Maine hotel stays generated $1.78 billion in taxable sales during 2022, according to Maine Revenue Services data. It was the highest figure in at least a decade.

“A public accommodation that owns, leases (or leases to), or operates a place of lodging shall … identify and describe accessible features in the hotels and guest rooms offered through its reservations service in enough detail to reasonably permit individuals with disabilities to assess independently whether a given hotel or guest room meets his or her accessibility needs,” the ADA reads.


Neither Acheson Hotels nor Laufer responded to messages seeking an interview about the case.

Laufer, who lives in Florida, has a vision impairment, uses a cane or wheelchair to get around, and has limited use of her hands, according to court documents.

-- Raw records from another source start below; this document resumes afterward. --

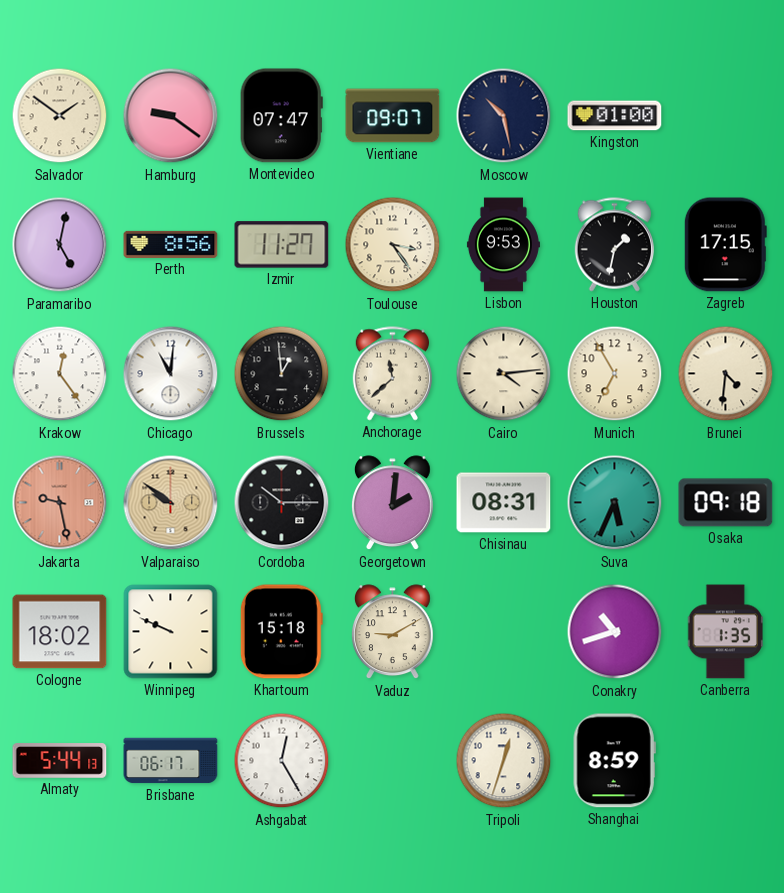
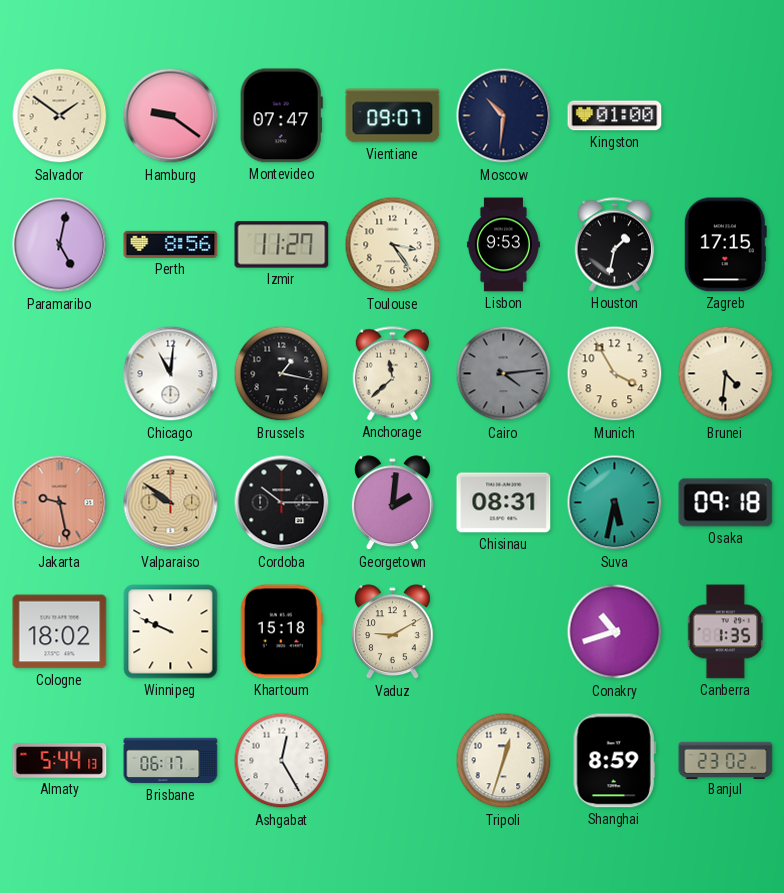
Moscow: 10:28 -> 10:31
Krakow: 12:24 -> none
Brussels: 12:59 -> 1:17
Cairo dial: cream -> grey
Munich: 6:55 -> 3:55
Suva: 5:34 -> 5:32
Banjul: none -> 23:02
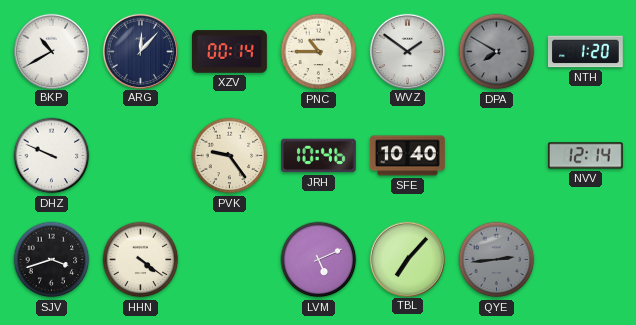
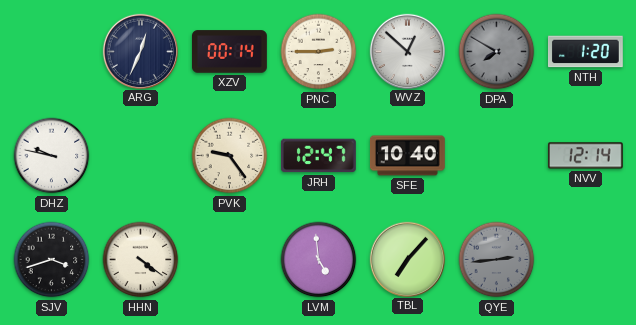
BKP: 10:40 -> none
ARG: 12:07 -> 12:34
PNC: 10:45 -> 2:45
WVZ: 1:51 -> 12:52
DHZ: 9:49 -> 9:47
JRH: 10:46 -> 12:47
LVM: 5:11 -> 4:59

Her lawsuits contend that the websites of accommodations, generally small hotels and bed-and-breakfasts, are not clear enough about whether they are accessible to people with disabilities.

The original case, Laufer v. Acheson Hotels LLC, was first dismissed by the U.S. District Court of Maine in 2021. In October 2022, the 1st U.S. Circuit Court of Appeals ruled in favor of Laufer’s appeal and reversed the district court’s decision.

Laufer’s lawsuits and lawsuits by other self-appointed “testers” have divided federal appeals courts. The question is whether Laufer and others have suffered an injury that gives them the ability to sue, called “standing.” Some courts have ruled that people who never intend to visit the accommodations they are challenging can nonetheless sue. Other courts have declined to allow the lawsuits.

While a ruling in Laufer’s favor could pose challenges for Maine’s older hotels built before the ADA was passed in 1990, Kim Moody with advocacy group Disability Rights Maine said the lawsuit is an opportunity for some overdue change.

“The broader issue is that, over 30 years after the passage of the ADA, people with disabilities continue to face broad and deep access barriers when trying to avail themselves of public accommodations of all kinds,” she said in a statement. “It is long past the time for people with disabilities to have equal access to travel – hotels, restaurants, theaters, sporting events and so on, and to be able to simply check accessibility online.”

Coast Village Inn and Cottages, at 867 U.S. Route 1 near Webhannet Falls Park, has posted a website notice that reads, “Please Note: Unfortunately, we do not have the capabilities to provide pet-friendly or ADA compliant lodging. We apologize for the inconvenience!”

Material from The Associated Press was used in this report.